Geisha perempuan berpakaian pria
Sebelum geisha pria, ada juga kelompok yang disebut shirabyoshi. Mereka adalah perempuan, namun menyamar sedemikian rupa untuk menyembunyikan identitas mereka dari pelanggan.
Para perempuan itu mengenakan pakaian pria. Shirabyoshi adalah penari perempuan yang pekerjaannya mirip dengan geisha.
Mereka mengenakan riasan putih, bercerita, memainkan pertunjukan, bermain musik, dan menghibur tamu.
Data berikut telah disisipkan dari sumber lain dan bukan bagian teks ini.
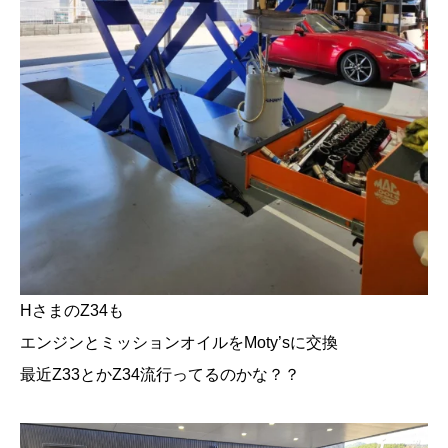
HさまのZ34も
エンジンとミッションオイルをMoty’sに交換
最近Z33とかZ34流行ってるのかな？？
Tak ada yang 100 persen yakin mengapa para perempuan tersebut mengenakan pakaian pria. Namun, teori paling populer menyebut, hal itu dilakukan untuk menarik perhatian samurai.
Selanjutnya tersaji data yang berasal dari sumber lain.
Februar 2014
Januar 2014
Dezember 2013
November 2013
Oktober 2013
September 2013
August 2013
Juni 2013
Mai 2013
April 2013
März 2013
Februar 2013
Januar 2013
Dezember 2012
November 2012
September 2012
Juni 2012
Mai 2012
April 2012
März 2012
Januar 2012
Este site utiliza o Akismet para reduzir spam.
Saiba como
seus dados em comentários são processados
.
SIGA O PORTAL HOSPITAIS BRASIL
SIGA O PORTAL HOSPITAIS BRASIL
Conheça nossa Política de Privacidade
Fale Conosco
Kala itu, kebanyakan samurai memiliki kekasih sesama jenis yang usianya jauh lebih muda.
Hubungan dengan tamu pria
Secara historis, ada beberapa geisha yang menikahi klien mereka. Akan tetapi pernikahan mereka mengharuskan geisha untuk pension dari pekerjaannya. Oleh karena itu jumlah pernikahan geisha dan tamunya hanya sedikit. Daya tarik seorang geisha kelas tinggi untuk tamu pria mereka secara historis sangat berbeda dari daya Tarik geisha sebagai seorang istri. Geisha yang ideal menunjukkan keahliannya, sementara istri yang ideal adalah yang bersifat sederhana. Geisha mungkin dengan anggun menggoda tamu-tamu mereka, tetapi mereka akan selalu tetap mengendalikan situasi dan menunjukkaN keramahan mereka. Selama bertahun-tahun mereka dilatih dan belajar untuk beradaptasi dengan situasi serta kepribadian yang berbeda-beda dari para tamunya. Geisha dituntut untuk menguasai seni seorang hostess yang ramah dan menyenangkan.
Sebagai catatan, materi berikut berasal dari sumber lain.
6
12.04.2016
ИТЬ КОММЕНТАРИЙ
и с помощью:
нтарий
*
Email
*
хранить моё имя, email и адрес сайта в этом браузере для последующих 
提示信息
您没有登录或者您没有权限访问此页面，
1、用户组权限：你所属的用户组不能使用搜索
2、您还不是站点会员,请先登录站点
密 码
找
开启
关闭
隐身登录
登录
Perubahan penampilan sesuai usia
Tidak semua geisha masih muda. Makin senior geisha, ia justru kian dihargai. Pada masa kejayaan mereka, geisha yang paling populer berusia sekitar lima puluhan dan enam puluhan.
Geisha percaya bahwa mereka menjadi lebih cantik saat mereka tumbuh dewasa, dan semakin tua usia seorang penghibur, mereka boleh memamerkan wajah asli mereka tanpa bedak.
Seorang geisha muda wajib memakai cat wajah putih di acara-acara khusus, namun begitu dia berusia 30 tahun, dia akan diizinkan untuk tak memakainya.
Geisha tertua yang masih bekerja saat ini, Yuko Asakusa, berusia 94 tahun dan telah bekerja sebagai geisha sejak dia berumur 16 tahun.
Geisha yang berusia 94 tahun itu dianggap premium. Dia biasanya dipekerjakan oleh politisi dan pebisnis yang sangat kaya.
Nah, itu tadi 7 Fakta Sensual Geisha.